# Prostatakrebs > Angehörigenforum >  Mein Mann Karl-Heinz ist im November verstorben

## Karl1945

Mein Mann Karl-Heinz ist am 22.November 2010 verstorben. Die letzten Monate hatte er starke
Schmerzen und war die meiste Zeit im Krankenhaus. 
Nach der Diagnose im November 2008 konnte er sich im Forum informieren und austauschen, dafür
möchte ich mich bei Euch bedanken.

Gruß Iris

----------


## Günter55

Liebe Iris!

Ich habe in den letzten Monaten den Kampf deines Mannes gegen diese (unsere) tückische Erkrankung hier im Forum verfolgen können.

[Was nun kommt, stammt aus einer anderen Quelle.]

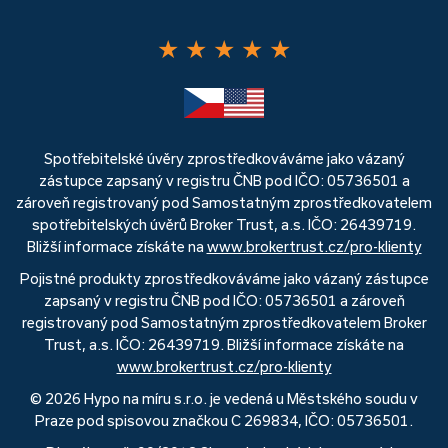
★
★
★
★
★
Spotřebitelské úvěry zprostředkováváme jako vázaný
zástupce zapsaný v registru ČNB pod IČO: 05736501 a
zároveň registrovaný pod Samostatným zprostředkovatelem
spotřebitelských úvěrů Broker Trust, a.s. IČO: 26439719.
Bližší informace získáte na
www.brokertrust.cz/pro-klienty
Pojistné produkty zprostředkováváme jako vázaný zástupce
zapsaný v registru ČNB pod IČO: 05736501 a zároveň
registrovaný pod Samostatným zprostředkovatelem Broker
Trust, a.s. IČO: 26439719. Bližší informace získáte na
www.brokertrust.cz/pro-klienty
© 2026 Hypo na míru s.r.o. je vedená u Městského soudu v
Praze pod spisovou značkou C 269834, IČO: 05736501.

Ich hätte ihm so sehr gewünscht, dass er die Krankheit, wenn schon nicht heilen, so doch einigermaßen in den Griff bekommt. Meine Gedanken sind bei dir und deiner Familie. Er wird uns fehlen.

Günter

----------


## Hans-J.

Liebe Iris und Angehörige,

es wäre Deinem Mann zu wünschen gewesen, dass er ohne Schmerzen hätte gehen dürfen. Leider war dies nicht der Fall. Da auch ich seinen Werdegang habe mitverfolgen können, hat er alles versucht und den Kampf verloren.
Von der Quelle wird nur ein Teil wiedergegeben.